若い頃、一人暮らしが長かった私には、ちょっとしたアクシデント程度の認識なのですが、嫁さんはこのような体験がなかったらしく(未体験のまま、成人しまったというのも凄いと思うが)、対応が分からなくてうろたえていました。

虫の除去した後、嫁さんに、周辺の食料への被害のチェック、清掃方法等を教えましたが、この後の嫁さんは凄かった。

結婚して以来、見たことのない真剣さで、キッチン回りの全食品のチェックと塩素系漂白剤による徹底的な拭き掃除に、残った連休の時間の全部を費しました。

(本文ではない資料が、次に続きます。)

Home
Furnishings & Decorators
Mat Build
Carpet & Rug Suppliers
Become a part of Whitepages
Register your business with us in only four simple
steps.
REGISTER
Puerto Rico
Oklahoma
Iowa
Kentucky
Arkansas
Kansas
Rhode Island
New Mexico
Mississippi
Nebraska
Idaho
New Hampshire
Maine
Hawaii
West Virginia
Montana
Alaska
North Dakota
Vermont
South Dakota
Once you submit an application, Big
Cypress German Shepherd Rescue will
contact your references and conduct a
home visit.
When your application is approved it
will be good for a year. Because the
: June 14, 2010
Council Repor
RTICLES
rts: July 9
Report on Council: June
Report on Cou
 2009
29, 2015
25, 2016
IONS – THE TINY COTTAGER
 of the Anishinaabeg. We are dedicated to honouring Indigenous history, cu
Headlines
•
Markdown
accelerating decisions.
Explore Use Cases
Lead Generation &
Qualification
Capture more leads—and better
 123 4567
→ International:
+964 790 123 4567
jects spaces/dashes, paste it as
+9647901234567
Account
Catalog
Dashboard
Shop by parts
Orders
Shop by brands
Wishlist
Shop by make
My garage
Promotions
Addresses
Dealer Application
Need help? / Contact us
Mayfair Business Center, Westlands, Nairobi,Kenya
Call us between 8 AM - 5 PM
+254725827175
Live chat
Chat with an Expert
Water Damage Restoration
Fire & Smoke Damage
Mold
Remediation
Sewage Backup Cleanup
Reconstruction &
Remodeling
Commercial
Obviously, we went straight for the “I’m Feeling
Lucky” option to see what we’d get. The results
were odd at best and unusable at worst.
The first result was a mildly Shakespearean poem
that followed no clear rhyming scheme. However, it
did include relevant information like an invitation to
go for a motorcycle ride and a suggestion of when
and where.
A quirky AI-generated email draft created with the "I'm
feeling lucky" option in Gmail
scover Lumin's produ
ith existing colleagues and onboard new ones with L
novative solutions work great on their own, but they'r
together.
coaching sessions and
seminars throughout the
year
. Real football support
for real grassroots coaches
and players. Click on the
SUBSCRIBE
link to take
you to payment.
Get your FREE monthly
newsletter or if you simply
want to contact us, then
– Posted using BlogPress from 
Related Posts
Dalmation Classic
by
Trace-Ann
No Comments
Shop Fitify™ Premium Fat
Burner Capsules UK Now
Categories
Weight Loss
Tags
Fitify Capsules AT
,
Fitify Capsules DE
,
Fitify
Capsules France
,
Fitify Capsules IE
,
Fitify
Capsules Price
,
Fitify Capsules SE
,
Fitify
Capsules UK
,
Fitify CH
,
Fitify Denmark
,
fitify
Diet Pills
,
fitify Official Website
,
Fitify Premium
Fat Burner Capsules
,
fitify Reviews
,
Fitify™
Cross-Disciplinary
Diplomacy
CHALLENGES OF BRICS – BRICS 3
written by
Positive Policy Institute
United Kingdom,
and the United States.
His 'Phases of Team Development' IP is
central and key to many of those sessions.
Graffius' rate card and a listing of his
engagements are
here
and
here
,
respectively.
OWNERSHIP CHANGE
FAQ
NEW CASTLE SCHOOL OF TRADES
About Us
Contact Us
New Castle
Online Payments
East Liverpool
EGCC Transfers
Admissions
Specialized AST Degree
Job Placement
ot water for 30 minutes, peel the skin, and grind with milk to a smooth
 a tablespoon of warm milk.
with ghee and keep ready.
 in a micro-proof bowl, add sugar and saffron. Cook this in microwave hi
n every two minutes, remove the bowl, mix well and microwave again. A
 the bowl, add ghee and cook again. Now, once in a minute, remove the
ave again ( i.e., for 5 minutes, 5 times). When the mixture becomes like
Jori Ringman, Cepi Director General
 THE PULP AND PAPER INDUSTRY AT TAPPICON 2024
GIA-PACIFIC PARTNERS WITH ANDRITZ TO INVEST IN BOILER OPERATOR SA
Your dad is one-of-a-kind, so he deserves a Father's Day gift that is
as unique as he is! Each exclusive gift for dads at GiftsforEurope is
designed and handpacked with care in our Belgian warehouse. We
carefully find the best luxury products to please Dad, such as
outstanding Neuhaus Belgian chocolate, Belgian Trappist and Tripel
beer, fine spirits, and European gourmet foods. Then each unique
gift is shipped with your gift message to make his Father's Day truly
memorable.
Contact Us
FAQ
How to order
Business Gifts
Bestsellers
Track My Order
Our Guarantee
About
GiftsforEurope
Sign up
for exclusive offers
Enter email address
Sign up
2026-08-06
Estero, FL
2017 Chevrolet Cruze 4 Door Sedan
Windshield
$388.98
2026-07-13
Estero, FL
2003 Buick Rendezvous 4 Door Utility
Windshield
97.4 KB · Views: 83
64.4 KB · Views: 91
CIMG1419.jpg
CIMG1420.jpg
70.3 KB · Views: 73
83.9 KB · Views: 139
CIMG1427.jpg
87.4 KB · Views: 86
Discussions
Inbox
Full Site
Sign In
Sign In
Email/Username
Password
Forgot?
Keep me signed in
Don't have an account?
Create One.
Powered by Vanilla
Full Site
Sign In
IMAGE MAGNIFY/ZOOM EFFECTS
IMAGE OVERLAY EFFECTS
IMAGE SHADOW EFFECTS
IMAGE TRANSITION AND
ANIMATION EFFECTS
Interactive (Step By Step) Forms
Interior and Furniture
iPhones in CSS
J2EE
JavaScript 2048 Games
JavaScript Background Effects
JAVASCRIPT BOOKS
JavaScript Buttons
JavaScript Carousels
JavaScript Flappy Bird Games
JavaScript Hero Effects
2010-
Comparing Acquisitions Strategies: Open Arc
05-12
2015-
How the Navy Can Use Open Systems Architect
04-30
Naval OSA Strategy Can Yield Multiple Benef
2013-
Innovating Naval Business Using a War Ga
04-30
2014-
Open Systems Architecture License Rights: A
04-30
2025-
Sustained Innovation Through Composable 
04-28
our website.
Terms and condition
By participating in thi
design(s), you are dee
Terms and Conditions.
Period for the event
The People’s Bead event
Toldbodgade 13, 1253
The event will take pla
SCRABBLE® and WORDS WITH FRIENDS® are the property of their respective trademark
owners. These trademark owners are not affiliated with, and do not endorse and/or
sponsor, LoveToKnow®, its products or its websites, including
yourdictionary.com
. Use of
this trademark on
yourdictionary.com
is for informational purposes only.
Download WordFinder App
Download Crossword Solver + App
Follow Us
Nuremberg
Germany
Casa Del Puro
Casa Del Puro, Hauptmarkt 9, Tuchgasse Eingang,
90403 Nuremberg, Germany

捜索範囲は、地下収納、さらにはレンジ周辺の石油を使った油脂の完全除去にまで及び、たった一匹の虫の存在すら許さず、完璧な掃討戦を敢行しました。

我が家は、まだゴキブリの存在を確認していないのですが、ゴキブリが発生した場合には、家に火をかけてでも、殲滅戦を実施するのではないかと、少し心配しています。
2008年 09月 15日
不適切な情報制御
先日、道路を横切って、膝の高さ程度の柵を越えようとして、足を引っ掛け、派手に転倒してしまいました。

肘や胴を強く打ちつけ、暫く息ができませんでした。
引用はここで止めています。